Аббат церкви Сен Элуа благословил собравшихся на площади. Головы благоговейно склонились, все молчали. Матильда не поднимала глаз. Жирару оставалось только уйти. Главное было сказано.

— Теперь вы знаете, чем объяснялось мое исчезновение, — заговорил снова бывший доктор после краткого молчания, когда оба они подняли глаза. — И, конечно, понимаете, о чем идет речь. Но я должен сказать вам и о том, что будет иметь еще более тяжелые последствия: эти годы страданий, невыразимого одиночества, отрезанные от всего мира, от моей прошлой жизни, эти годы вдали от вас, когда я столько раз думал, что сойду с ума, были напрасны! Я не нашел душевного покоя и даже отказался верить, что смогу убедить себя в том, что он настанет… Достаточно было возвратиться сюда, увидеть вас снова, чтобы моя любовь запылала с новой силой, зажгла во мне высокое и жестокое пламя, которое жжет меня так же, как и раньше!

«Слава Богу, все кругом слишком заняты праздничным весельем, чтобы прислушиваться к тому, о чем говорят рядом.
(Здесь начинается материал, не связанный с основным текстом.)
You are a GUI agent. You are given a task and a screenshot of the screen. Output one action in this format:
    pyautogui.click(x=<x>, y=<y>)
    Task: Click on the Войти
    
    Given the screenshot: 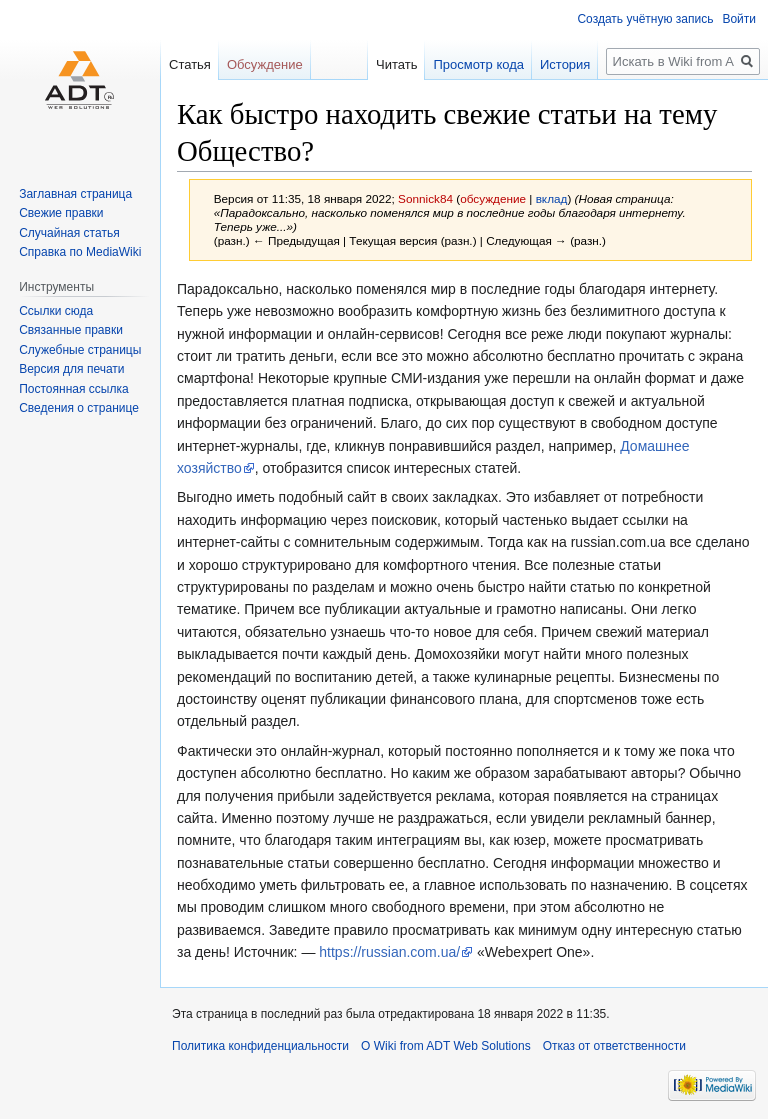 What is the action you would take?
    pyautogui.click(x=739, y=19)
Всеобщее возбуждение и шум заглушают слова этой безумной исповеди. Ее никто не слышит!»

— Тем хуже для меня, для моего спасения, — продолжал муж Шарлотты. — Но уж если я обречен на осуждение, надо идти до конца. Я все сказал, Матильда. Что вы мне ответите?

— Ничего.

Подняв глаза на не отрывавшего от нее своего взгляда собеседника, угадывавшаяся тревога в котором усиливала ее ощущение неловкости, она положила руку, дрожавшую не столько от волнения, сколько от холода, на его плечо.

— Ничего, Жирар, — отрезала она снова. — Вы муж той, кого я считаю почти сестрой и которую я люблю больше всего на свете после своих дочерей. Вам за пятьдесят, мне сорок. Мне кажется, что этих двух обстоятельств вполне достаточно. И покончим на этом.

— Матильда!

— Нет. Я сказала все. Нам не о чем больше говорить.

Пробираясь через начавшую рассеиваться толпу, она решительно направилась к подъезду ратуши, куда уже внесли статую святого и где теперь собирались приглашенные. Там были и ее муж с сыном. Она присоединилась к ним.